**ACTIVITY**
Every entry is to be returned as it stands, apart from the pictures.

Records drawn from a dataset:

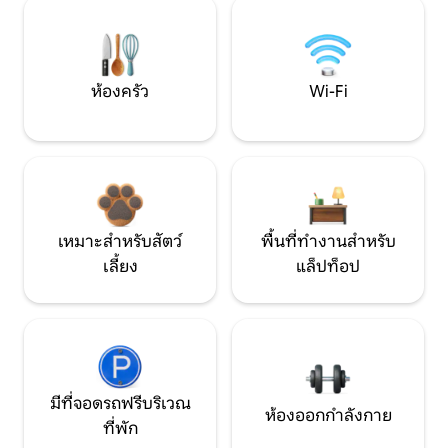
ห้องครัว
Wi-Fi
เหมาะสำหรับสัตว์
พื้นที่ทำงานสำหรับ
เลี้ยง
แล็ปท็อป
มีที่จอดรถฟรีบริเวณ
ห้องออกกำลังกาย
ที่พัก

**SOLUTION**
ห้องครัว
Wi-Fi
เหมาะสำหรับสัตว์
พื้นที่ทำงานสำหรับ
เลี้ยง
แล็ปท็อป
มีที่จอดรถฟรีบริเวณ
ห้องออกกำลังกาย
ที่พัก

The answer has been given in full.